The Governor’s Office maintains it fully complied with state law, saying the state’s All Hazards Emergency Management Act allowed the governor to authorize the spending.

“Not only does the governor have the ability to do so, she has the duty to do so,” spokeswoman Nora Meyers Sackett said.

‘A line in the sand’

Shortly after the coronavirus outbreak began, Lujan Grisham issued an executive order March 27 to make available $20 million in emergency funds, and another order April 8 allocated $10 million more.

In those first couple of months of the pandemic, the state’s finance department — in conjunction with health, homeland security and other agencies navigating the outbreak — approved numerous emergency purchases amounting to millions of dollars each to buy personal protective equipment and other coronavirus-related goods and services.

A May purchase order, for instance, shows the state government spent $2.9 million to give Cochiti Pueblo broadband connectivity so residents and K-12 students could use the internet without having to go to the library and violate social-distancing measures.

Another set of orders, authorized in April and May, allocated $2.46 million to buy respirators and gloves.

Almost immediately, Republican legislators began crying foul, saying state law limits governors to emergency appropriations of only $750,000 each and arguing the governor should have obtained approval from the Legislature first.

“She was out of line when she did that,” House Minority Leader Jim Townsend said Friday. “I think she knew she was out of line, and she did it anyway.”

Some fiscally conservative Democrats soon joined the chorus.

Legislators “have to draw a line in the sand if they’re going to protect their appropriation authority and say, ‘Hey you’ve overstepped, governor, when you’ve done this,’ ” said Smith, D-Deming.

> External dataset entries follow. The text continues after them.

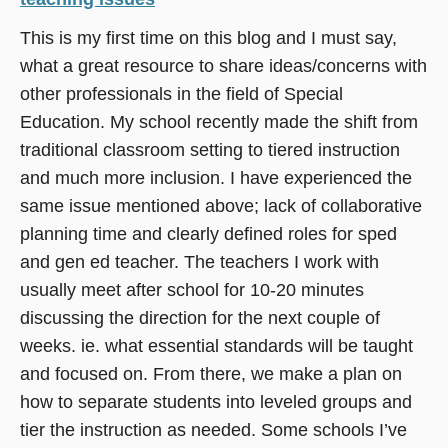
This is my first time on this blog and I must say,
what a great resource to share ideas/concerns with
other professionals in the field of Special
Education. My school recently made the shift from
traditional classroom setting to tiered instruction
and much more inclusion. I have experienced the
same issue mentioned above; lack of collaborative
planning time and clearly defined roles for sped
and gen ed teacher. The teachers I work with
usually meet after school for 10-20 minutes
discussing the direction for the next couple of
weeks. ie. what essential standards will be taught
and focused on. From there, we make a plan on
how to separate students into leveled groups and
tier the instruction as needed. Some schools I’ve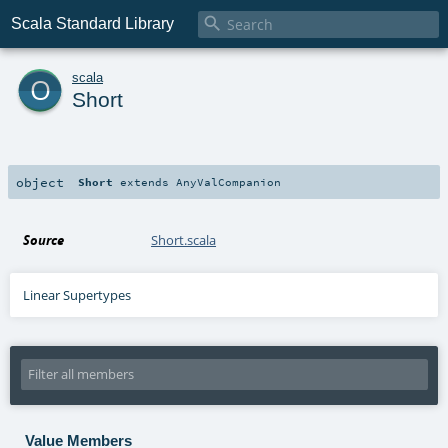

Scala Standard Library
o
scala
Short
object
Short
extends
AnyValCompanion
Source
Short.scala
Linear Supertypes
Value Members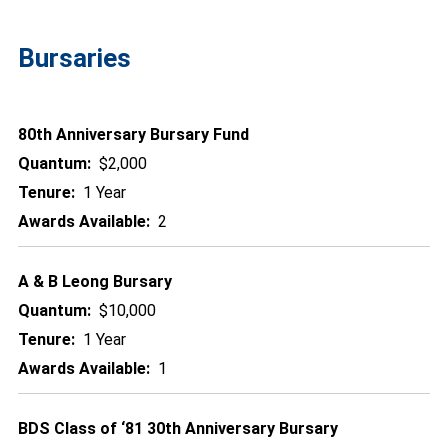
Bursaries
80th Anniversary Bursary Fund
Quantum:
$2,000
Tenure:
1 Year
Awards Available:
2
A & B Leong Bursary
Quantum:
$10,000
Tenure:
1 Year
Awards Available:
1
BDS Class of ‘81 30th Anniversary Bursary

Last week, Senate President Pro Tem Mary Kay Papen and House Speaker Brian Egolf sent a letter to the governor on behalf of the Legislative Council asking her to justify the spending so legislators “may further analyze the separation of powers concerns that have been raised.”

Some in the legislative branch also have taken issue with a policy exemption approved in March by the state’s finance department that allowed agencies to pay for emergency goods and services before they received them.